37

Web Dynos can handle HTTP Requests

and while Web Dynos handles them Worker Dynos can handle jobs from it.

But I don't know how to make Web Dynos and Worker Dynos to communicate each other.

For example, I want to receive a HTTP request by Web Dynos

, send it to Worker Dynos

, process the job and send back result to Web Dynos

, show results on Web.

Is this possible in Node.js? (With RabbitMQ or Kue or etc)?

I could not find an example in Heroku Documentation

Or Should I implement all codes in Web Dynos and scaling Web Dynos only?

jwchang
  • 10,584
  • 15
  • 58
  • 89

2 Answers2

41

As the high-level article on background jobs and queuing suggests, your web dynos will need to communicate with your worker dynos via an intermediate mechanism (often a queue).

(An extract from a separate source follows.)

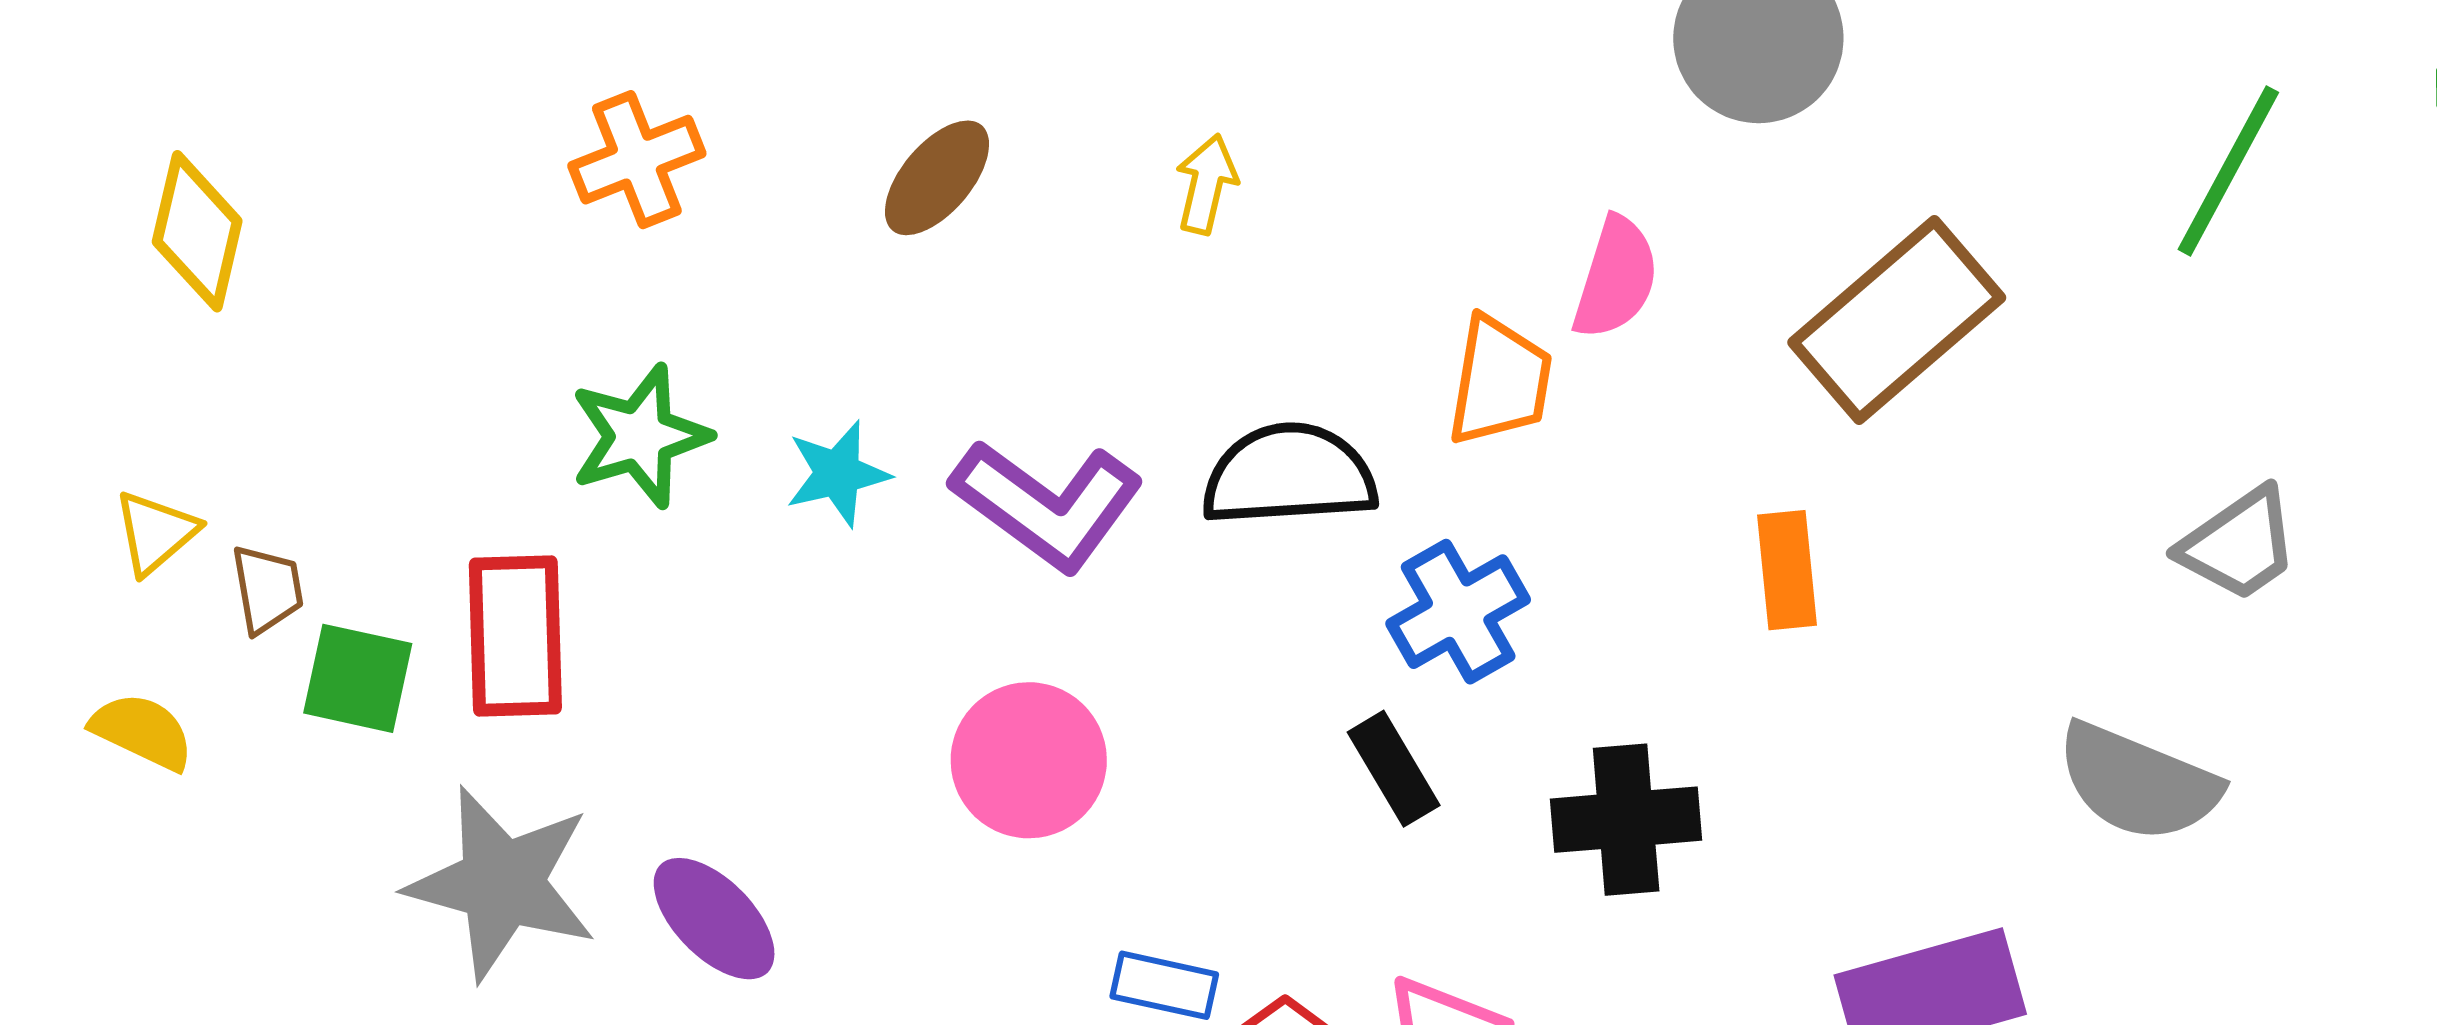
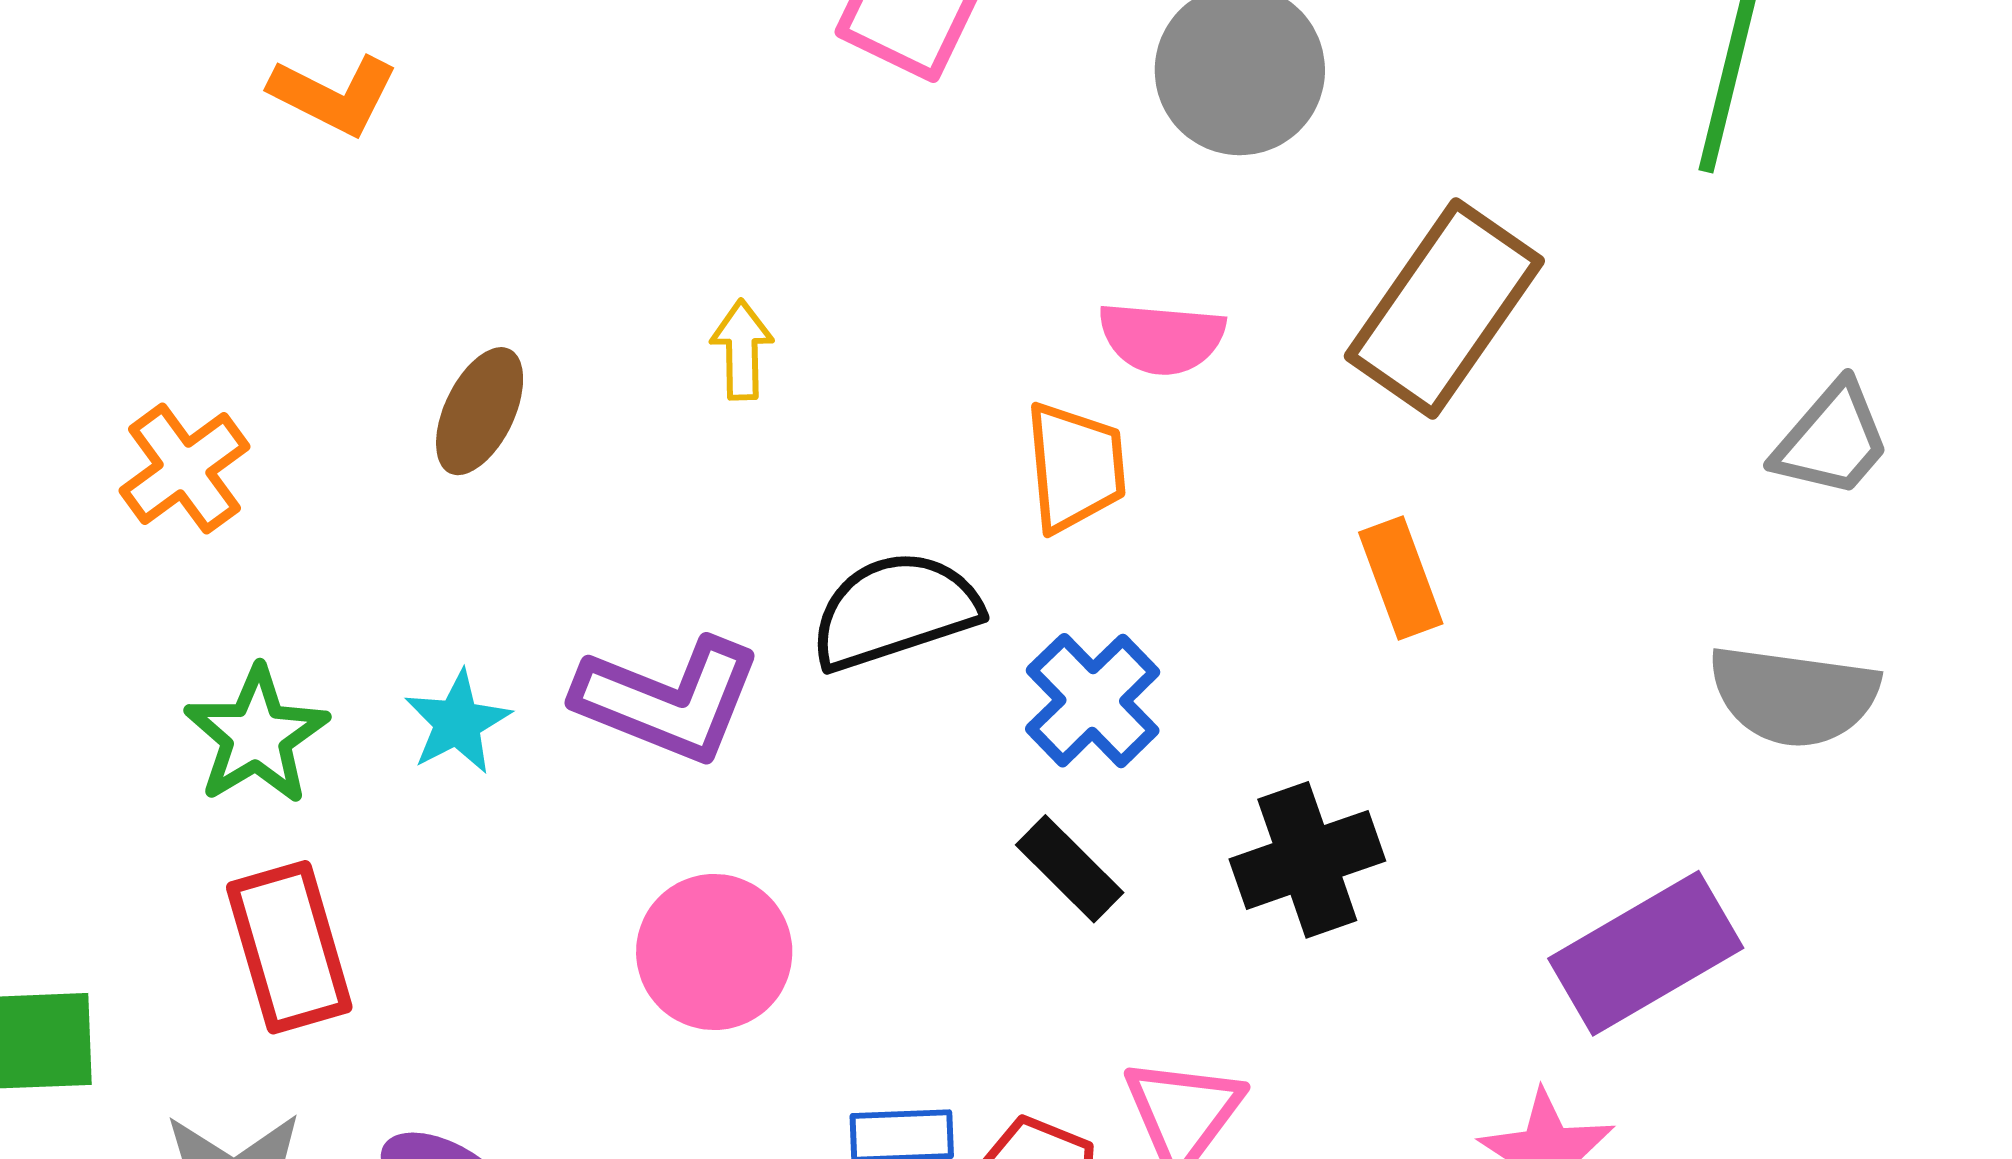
pink semicircle: (1616, 278) -> (1162, 338), turned 92
red rectangle: (515, 636) -> (289, 947), moved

To accomplish what it sounds like you're hoping to do follow this general approach:

  • Web request is received by the web dyno
  • Web dyno adds a job to the queue
  • Worker dyno receives job off the queue
  • Worker dyno executes job, writing incremental progress to a shared component
  • Browser-side polling requests status of job from the web dyno
    • Web dyno queries shared component for progress of background job and sends state back to browser
  • Worker dyno completes execution of the job and marks it as complete in shared component
  • Browser-side polling requests status of job from the web dyno
    • Web dyno queries shared component for progress of background job and sends completed state back to browser

As far as actual implementation goes I'm not too familiar with the best libraries in Node.js, but the components that glue this process together are available on Heroku as add-ons.

Queue: AMQP is a well-supported queue protocol and the CloudAMQP add-on can serve as the message queue between your web and worker dynos.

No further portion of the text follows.